A battle is being waged in Long Beach, held on the small strips between the sidewalks and streets. The sides: plastics versus grass and dirt.
The city may soon develop guidelines to regulate the makeup of these public parkways, with a stricter policy around the use of artificial turf. In a unanimous vote Tuesday, the City Council directed officials to report back with an outline on what’s possible and what it might cost.
Any plan will tackle two main points: the removal of artificial turf and the need for more trees citywide.
According to city municipal code, artificial turf is allowed to cover up to 50% of a person’s yard under certain conditions meant to manage runoff. But it’s officially not allowed along public rights-of-way like medians and parkways, the strip of lawn between a sidewalk and street that private property owners must maintain.
Despite these prohibitions, city officials say they lack the time and staffing to enforce the parkway provision or regulate yards of single-family homes.
“We don’t have a mechanism to enforce it today,” said Christopher Koontz, director of Long Beach Community Development.
Decorative turf became popularized statewide as Californians were told to cut back significantly on water use, pitched as a cheap route to an eternally green lawn that saved water, but it’s brought other problems, neighbors say.
Some residents, environmentalists and coaches urged the city to take action, claiming turf — which is made of plastic blades that mimic the look of grass and often sit on a layer of crumb rubber — is expensive to maintain, fails to collect groundwater and exposes children and pets to harmful “forever chemicals” that break down into microplastics that enter storm drains.
It also raises street temperatures, they wrote, contributing to the prevalence of “heat islands,” or stretches of land with little to no shading or natural grounds to absorb sunrays. Some cited research that artificial lawns can reach temperatures in excess of 160 degrees — hot enough to burn skin or paws.
Residents in the Willmore City neighborhood say they’ve spotted nearly 50 areas where artificial lawn has been rolled out on a parkway.

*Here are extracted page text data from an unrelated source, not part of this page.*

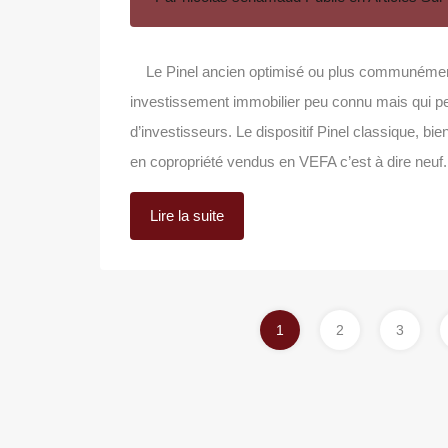
Le Pinel ancien optimisé ou plus communément a
investissement immobilier peu connu mais qui peu
d’investisseurs. Le dispositif Pinel classique, 
en copropriété vendus en VEFA c’est à dire neuf
Lire la suite
1
2
3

Ryan Wolfe, president of the neighborhood’s association, said they have brought 120 new trees to Willmore City using funds through the Inflation Reduction Act. There are another 450 spots, he said, where they could really use a tree for shading.

Trees planted under or near artificial turf have died, Wolfe said, as the plastic covers the critical root zone of a tree, robbing it of water. “Now there’s just tree stubs left over,” he added.
“This is a big issue for us,” Wolfe said. “Our community is 80% renter, it’s a disadvantaged community by the city’s classification, the state’s classification. It’s old building stock (and) many of our neighbors are elderly, low-income or disabled and do not have air conditioning in their homes.”
Upon approval of a plan, local environmentalists say they would hope to incentivize landlords to swap out their artificial lawns with real ones using subsidy programs like the city’s native plant parkway program.
“And we could go to these property owners, and say, let’s take out your artificial turf,” Wolfe said.
Up until 2023, California law protected artificial turf as a form of drought-tolerant landscaping that cities and counties could not prohibit. Following a change in legislation that year, cities now have the opportunity to set their own ordinances and enforce at their own discretion.
The plan in Long Beach, according to Tuesday’s agenda item, would be similar to ones already used in cities like Culver City, Santa Monica, Pasadena and Los Angeles.